* _TASK DESCRIPTION_: What to return is the tail of the data, from the line that contains "smooth, secure, and affordable car" down to the last line, copied exactly.

* _EXERCISE MATERIALS_:

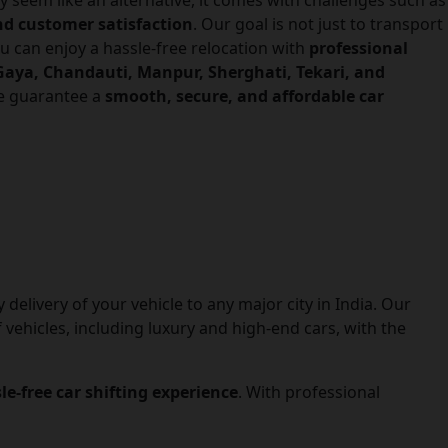
y seem like an alternative, it comes with challenges such as
and customer satisfaction
. Our goal is not just to transport
ou can enjoy a hassle-free relocation with
professional
aya, Chandauti, Manpur, Sherghati, Tekari, and
we guarantee a
smooth, secure, and affordable car
delivery of your vehicle to any major city in India. Our
 vehicles, including luxury and high-end cars, with the
sle-free car shifting experience
. With professional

* _EXERCISE RESPONSE_:
smooth, secure, and affordable car
delivery of your vehicle to any major city in India. Our
 vehicles, including luxury and high-end cars, with the
sle-free car shifting experience
. With professional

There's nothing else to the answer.